Per fine gennaio il Jobs act di Matteo Renzi avrebbe dovuto essere un vero e proprio testo tecnico-normativo. Siamo a febbraio e ancora nulla di fatto. Si preferisce mediare per un sistema elettorale che garantisca la sacra “governabilità”. Rinviando le proposte intorno al nodo dei lavori e del nuovo welfare alla campagna per le elezioni del Parlamento europeo. Perciò siamo rimasti solo alle buone intenzioni contenute nei titoli del famigerato Jobs act. Sempre dispersi in uno spazio temporale piuttosto vago. Otto mesi per adottare un Codice del lavoro che semplifichi le norme esistenti. Il miraggio di un contratto unico a tempo indeterminato. Una indefinita tempistica di piani industriali che creerebbero posti di lavoro in alcuni settori strategici: cultura, turismo, Ict, green economy.
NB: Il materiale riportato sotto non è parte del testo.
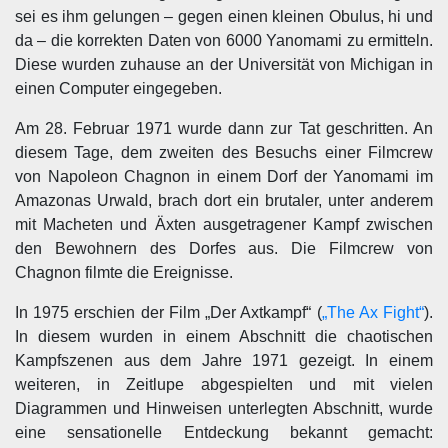
sei es ihm gelungen – gegen einen kleinen Obulus, hi und
da – die korrekten Daten von 6000 Yanomami zu ermitteln.
Diese wurden zuhause an der Universität von Michigan in
einen Computer eingegeben.
Am 28. Februar 1971 wurde dann zur Tat geschritten. An
diesem Tage, dem zweiten des Besuchs einer Filmcrew
von Napoleon Chagnon in einem Dorf der Yanomami im
Amazonas Urwald, brach dort ein brutaler, unter anderem
mit Macheten und Äxten ausgetragener Kampf zwischen
den Bewohnern des Dorfes aus. Die Filmcrew von
Chagnon filmte die Ereignisse.
In 1975 erschien der Film „Der Axtkampf“ (
„The Ax Fight“
).
In diesem wurden in einem Abschnitt die chaotischen
Kampfszenen aus dem Jahre 1971 gezeigt. In einem
weiteren, in Zeitlupe abgespielten und mit vielen
Diagrammen und Hinweisen unterlegten Abschnitt, wurde
eine sensationelle Entdeckung bekannt gemacht:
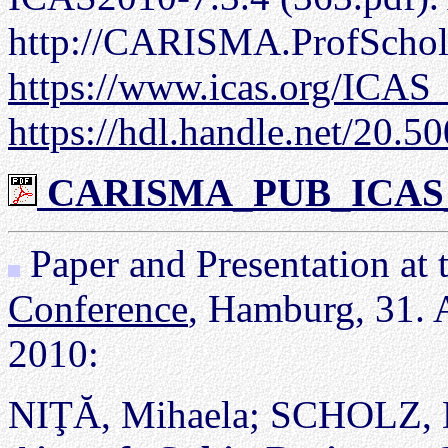
http://CARISMA.ProfSchol
https://www.icas.org/
https://hdl.handle.net/20.
CARISMA_PUB_ICAS_1
Paper and Presentation at 
Conference
, Hamburg, 31. 
2010:
NIŢĂ, Mihaela; SCHOLZ, 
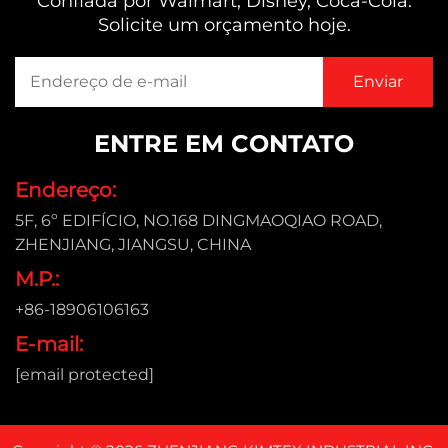
Confiada por Walmart, Disney, Coca-Cola.
Solicite um orçamento hoje.
ENTRE EM CONTATO
Endereço:
5F, 6º EDIFÍCIO, NO.168 DINGMAOQIAO ROAD,
ZHENJIANG, JIANGSU, CHINA
M.P.:
+86-18906106163
E-mail:
[email protected]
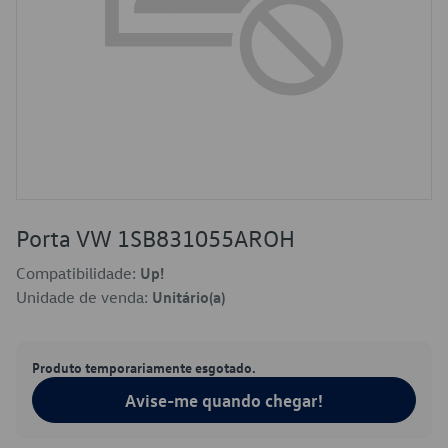
Porta VW 1SB831055AROH
Compatibilidade:
Up!
Unidade de venda:
Unitário(a)
Produto temporariamente esgotado.
Avise-me quando chegar!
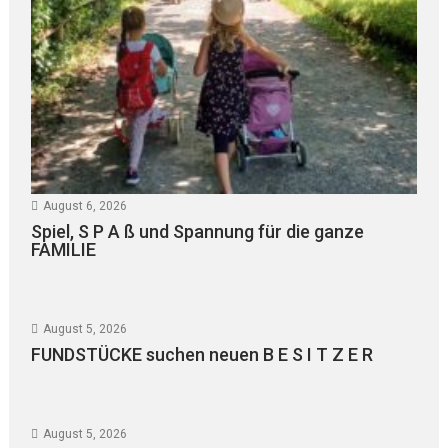
August 6, 2026
Spiel, S P A ß und Spannung für die ganze
FAMILIE
August 5, 2026
FUNDSTÜCKE suchen neuen B E S I T Z E R
August 5, 2026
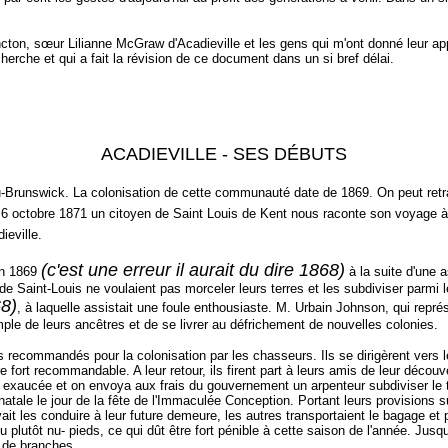
on, sœur Lilianne McGraw d'Acadieville et les gens qui m'ont donné leur appu
erche et qui a fait la révision de ce document dans un si bref délai.
ACADIEVILLE - SES DÉBUTS
runswick. La colonisation de cette communauté date de 1869. On peut retrace
 6 octobre 1871 un citoyen de Saint Louis de Kent nous raconte son voyage à 
ieville.
(c'est une erreur il aurait du dire 1868)
en 1869
à la suite d'une
de Saint-Louis ne voulaient pas morceler leurs terres et les subdiviser parmi le
8)
, à laquelle assistait une foule enthousiaste. M. Urbain Johnson, qui représ
ple de leurs ancêtres et de se livrer au défrichement de nouvelles colonies.
ecommandés pour la colonisation par les chasseurs. Ils se dirigèrent vers le n
e fort recommandable. A leur retour, ils firent part à leurs amis de leur décou
t exaucée et on envoya aux frais du gouvernement un arpenteur subdiviser le 
 natale le jour de la fête de l'Immaculée Conception. Portant leurs provisions
it les conduire à leur future demeure, les autres transportaient le bagage et pr
ou plutôt nu- pieds, ce qui dût être fort pénible à cette saison de l'année. Jusqu
t de branches.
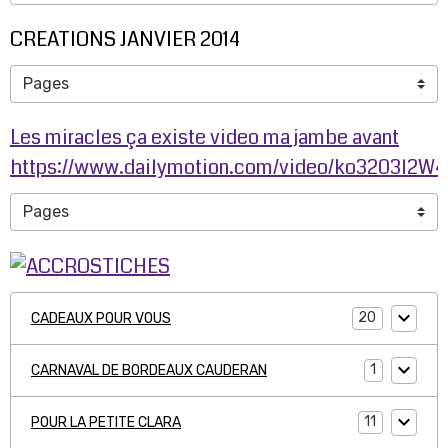
CREATIONS JANVIER 2014
Les miracles ça existe video ma jambe avant
https://www.dailymotion.com/video/ko3203l2W
20
CADEAUX POUR VOUS
1
CARNAVAL DE BORDEAUX CAUDERAN
11
POUR LA PETITE CLARA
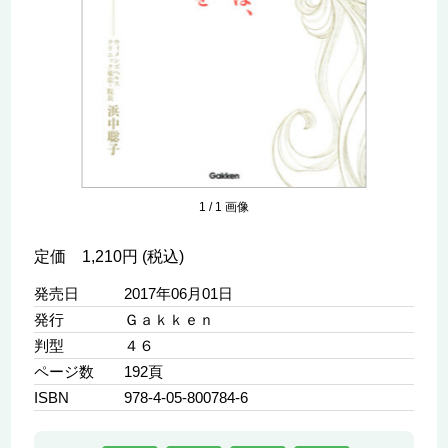
1
/
1
画像
定価 1,210円 (税込)
発売日
2017年06月01日
発行
Ｇａｋｋｅｎ
判型
４６
ページ数
192頁
ISBN
978-4-05-800784-6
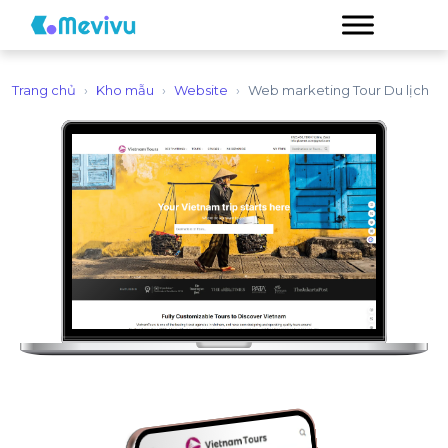
Trang chủ
›
Kho mẫu
›
Website
›
Web marketing Tour Du lịch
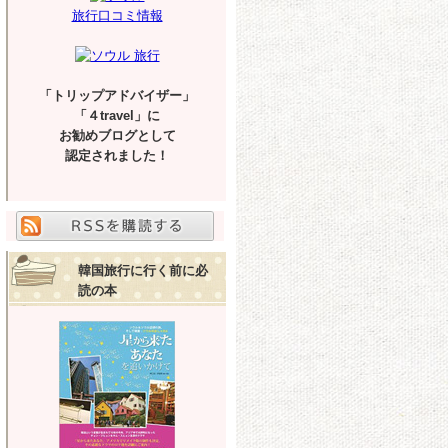
旅行口コミ情報
「トリップアドバイザー」
「４travel」に
お勧めブログとして
認定されました！
韓国旅行に行く前に必
読の本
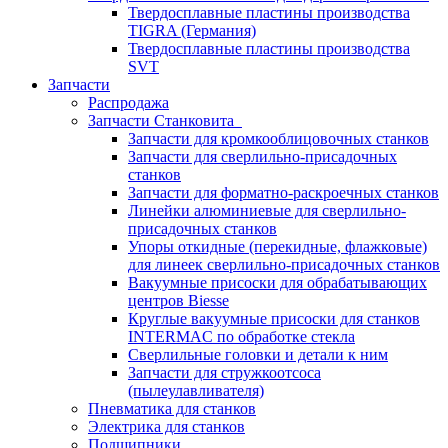
Твердосплавные пластины производства
TIGRA (Германия)
Твердосплавные пластины производства
SVT
Запчасти
Распродажа
Запчасти Станковита
Запчасти для кромкооблицовочных станков
Запчасти для сверлильно-присадочных
станков
Запчасти для форматно-раскроечных станков
Линейки алюминиевые для сверлильно-
присадочных станков
Упоры откидные (перекидные, флажковые)
для линеек сверлильно-присадочных станков
Вакуумные присоски для обрабатывающих
центров Biesse
Круглые вакуумные присоски для станков
INTERMAC по обработке стекла
Сверлильные головки и детали к ним
Запчасти для стружкоотсоса
(пылеулавливателя)
Пневматика для станков
Электрика для станков
Подшипники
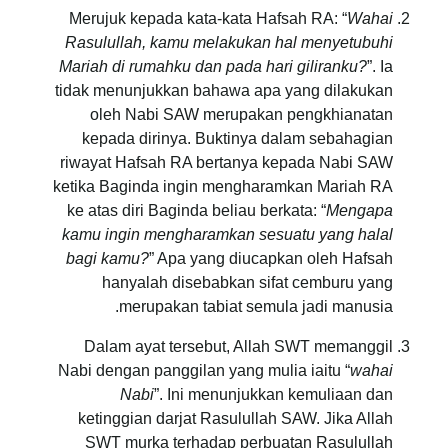
Merujuk kepada kata-kata Hafsah RA: “
Wahai
Rasulullah, kamu melakukan hal menyetubuhi
Mariah di rumahku dan pada hari giliranku?
”. Ia
tidak menunjukkan bahawa apa yang dilakukan
oleh Nabi SAW merupakan pengkhianatan
kepada dirinya. Buktinya dalam sebahagian
riwayat Hafsah RA bertanya kepada Nabi SAW
ketika Baginda ingin mengharamkan Mariah RA
ke atas diri Baginda beliau berkata: “
Mengapa
kamu ingin mengharamkan sesuatu yang halal
bagi kamu?
” Apa yang diucapkan oleh Hafsah
hanyalah disebabkan sifat cemburu yang
merupakan tabiat semula jadi manusia.
Dalam ayat tersebut, Allah SWT memanggil
Nabi dengan panggilan yang mulia iaitu “
wahai
Nabi
”. Ini menunjukkan kemuliaan dan
ketinggian darjat Rasulullah SAW. Jika Allah
SWT murka terhadap perbuatan Rasulullah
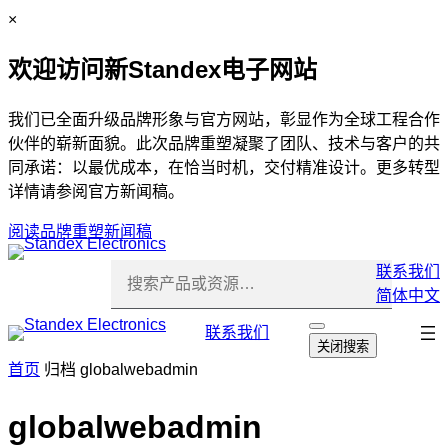
跳
C
×
至
l
欢迎访问新Standex电子网站
内
o
容
s
e
我们已全面升级品牌形象与官方网站，彰显作为全球工程合作
伙伴的崭新面貌。此次品牌重塑凝聚了团队、技术与客户的共
同承诺：以最优成本，在恰当时机，交付精准设计。更多转型
详情请参阅官方新闻稿。
阅读品牌重塑新闻稿
联系我们
简体中文
跳
联系我们
打
关闭搜索
开
过
首页
归档 globalwebadmin
搜
导
索
航
globalwebadmin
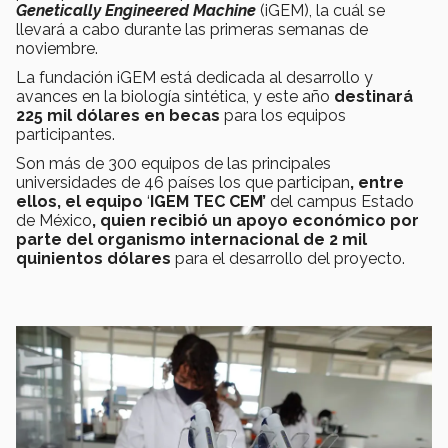
Genetically Engineered Machine
(iGEM), la cuál se
llevará a cabo durante las primeras semanas de
noviembre.
La fundación iGEM está dedicada al desarrollo y
avances en la biología sintética, y este año
destinará
225 mil dólares en becas
para los equipos
participantes.
Son más de 300 equipos de las principales
universidades de 46 países los que participan
, entre
ellos, el equipo
‘
IGEM TEC CEM’
del campus Estado
de México
, quien recibió un apoyo económico por
parte del organismo internacional de 2 mil
quinientos dólares
para el desarrollo del proyecto.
Così Renzi smentisce anche la sua iniziale intenzione di intervenire in campo sociale, per arginare l’impoverimento e la ricattabilità di quel quarto di popolazione precipitato nella povertà assoluta. Con quel che resta del ceto medio oramai messo alle corde da una sperequazione economica che sei anni di Grande Recessione globale, e italiana, rende insopportabile.
Proprio su questo terreno la sfida dovrebbe riguardare l’ipotesi, concretamente riformista, di adottare politiche pubbliche per redistribuire la ricchezza esistente, sempre più concentrata in quell’1 per cento di speculatori. E al contempo garantire un quadro di diritti sociali di base che permettano alle persone di non sottostare ai ricatti: della povertà e di lavori, quando ci sono, svolti in condizioni miserabili, spesso pagati un’inezia e con mesi di ritardo. Dovrebbe essere favorevole il quadro europeo della campagna elettorale di primavera. Perché è proprio l’Unione europea che dal 1992 chiede all’Italia di adottare una misura di reddito minimo garantito. Nel Parlamento italiano giacciono tre proposte di legge: M5s, Sel e un gruppo di parlamentari Pd. Lo scorso 15 gennaio è stata approvata una mozione, presentata da Sel, che impegna il governo «ad assumere ulteriori iniziative per introdurre il reddito minimo garantito». La maggioranza parlamentare c’è. Qualora Renzi volesse davvero spiazzare tutti dovrebbe procedere speditamente in questo senso. Sarebbe il segnale di un’inversione di rotta. Ripensare la spesa pubblica per sostenere le persone, riavvicinando le istituzioni alle domande di giustizia provenienti dalla società. Soprattutto sarebbe il primo tassello di quella necessaria riforma del welfare in senso universalistico che il Paese aspetta da un trentennio.
E qui veniamo al secondo, decisivo punto. Meglio rinunciare all’idea di un unico contenitore per tutti i “lavori” e accettare il pluralismo delle “attività produttive”. Così da definire quello zoccolo duro di tutele sociali e welfare, che proteggano concretamente “il lavoro in tutte le sue forme ed applicazioni” (art. 35 della Costituzione). Garantire i diritti delle persone contro la precarietà può andare di pari passo con un sistema fiscale e previdenziale più equo per le forme del lavoro indipendente e autonomo. Un sussidio di disoccupazione universale, piuttosto che i 4 miliardi annui statali di cassa in deroga. Tutele universali per malattia e maternità, invece che dimissioni in bianco. Per valorizzare e rilanciare le mille forme di attività lavorativa, insieme con un progetto di vita e società. Non lasciando indietro nessuno. Una piccola, grande rivoluzione culturale e politica. Da fare qui e ora. Se solo Renzi avesse un po’ di coraggio. E fosse di sinistra.